**The problem**
Only the text should be kept: print every entry below exactly and leave each image out.

**Saved data entries**
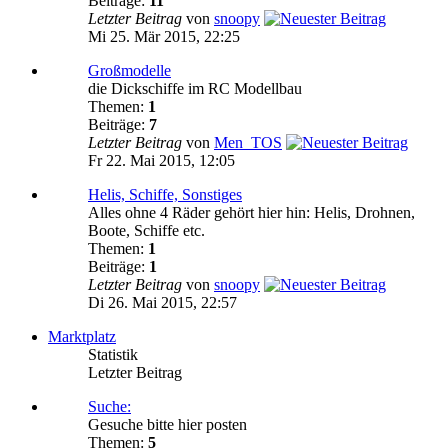
Beiträge:
11
Letzter Beitrag
von
snoopy
Mi 25. Mär 2015, 22:25
Großmodelle
die Dickschiffe im RC Modellbau
Themen:
1
Beiträge:
7
Letzter Beitrag
von
Men_TOS
Fr 22. Mai 2015, 12:05
Helis, Schiffe, Sonstiges
Alles ohne 4 Räder gehört hier hin: Helis, Drohnen,
Boote, Schiffe etc.
Themen:
1
Beiträge:
1
Letzter Beitrag
von
snoopy
Di 26. Mai 2015, 22:57
Marktplatz
Statistik
Letzter Beitrag
Suche:
Gesuche bitte hier posten
Themen:
5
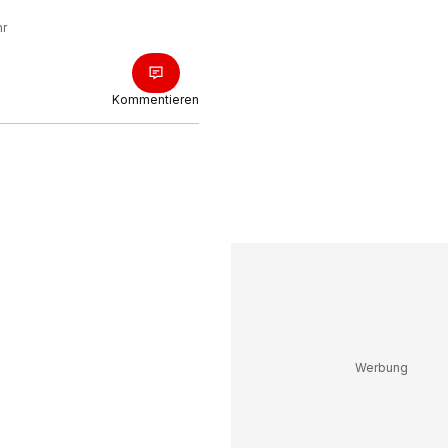
hr
Kommentieren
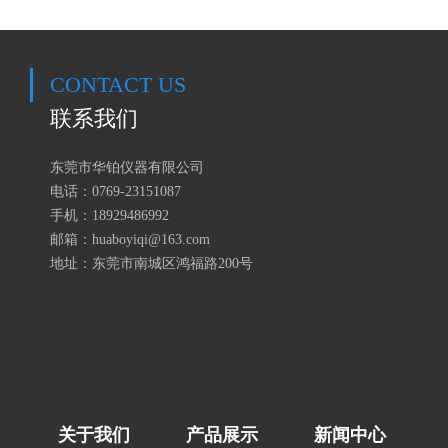
CONTACT US
联系我们
东莞市华铂仪器有限公司
电话：0769-23151087
手机：18929486992
邮箱：huaboyiqi@163.com
地址：东莞市南城区鸿福路200号
关于我们
产品展示
新闻中心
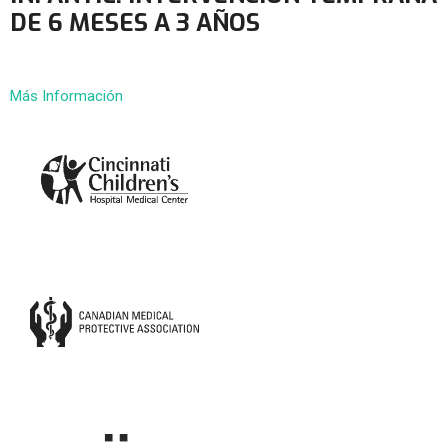
DE 6 MESES A 3 AÑOS
Más Información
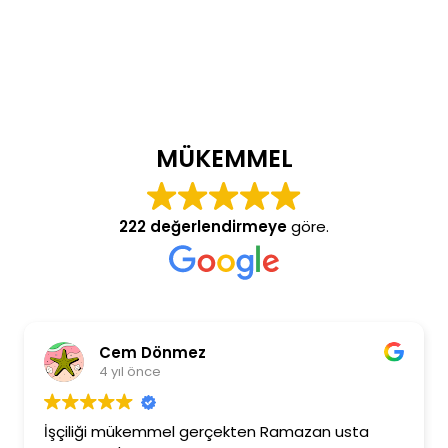
MÜKEMMEL
222 değerlendirmeye
göre.
Cem Dönmez
4 yıl önce
İşçiliği mükemmel gerçekten Ramazan usta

**Solution**
Beiträge:
11
Letzter Beitrag
von
snoopy
Mi 25. Mär 2015, 22:25
Großmodelle
die Dickschiffe im RC Modellbau
Themen:
1
Beiträge:
7
Letzter Beitrag
von
Men_TOS
Fr 22. Mai 2015, 12:05
Helis, Schiffe, Sonstiges
Alles ohne 4 Räder gehört hier hin: Helis, Drohnen,
Boote, Schiffe etc.
Themen:
1
Beiträge:
1
Letzter Beitrag
von
snoopy
Di 26. Mai 2015, 22:57
Marktplatz
Statistik
Letzter Beitrag
Suche:
Gesuche bitte hier posten
Themen:
5
hr
Kommentieren
CONTACT US
联系我们
东莞市华铂仪器有限公司
电话：0769-23151087
手机：18929486992
邮箱：huaboyiqi@163.com
地址：东莞市南城区鸿福路200号
关于我们
产品展示
新闻中心
DE 6 MESES A 3 AÑOS
Más Información
MÜKEMMEL
222 değerlendirmeye
göre.
Cem Dönmez
4 yıl önce
İşçiliği mükemmel gerçekten Ramazan usta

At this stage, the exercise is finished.